Assignment: Images excluded, return every record exactly as it reads.
---+---
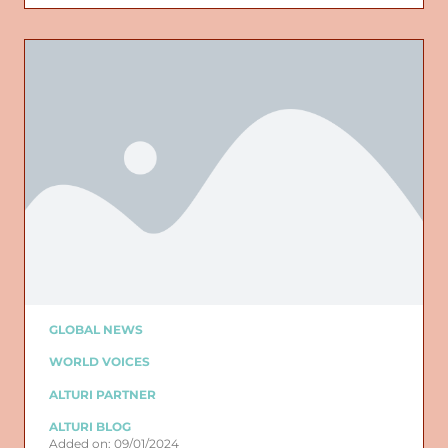
GLOBAL NEWS
WORLD VOICES
ALTURI PARTNER
ALTURI BLOG
Added on: 09/01/2024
---+---
Exercise response:
GLOBAL NEWS
WORLD VOICES
ALTURI PARTNER
ALTURI BLOG
Added on: 09/01/2024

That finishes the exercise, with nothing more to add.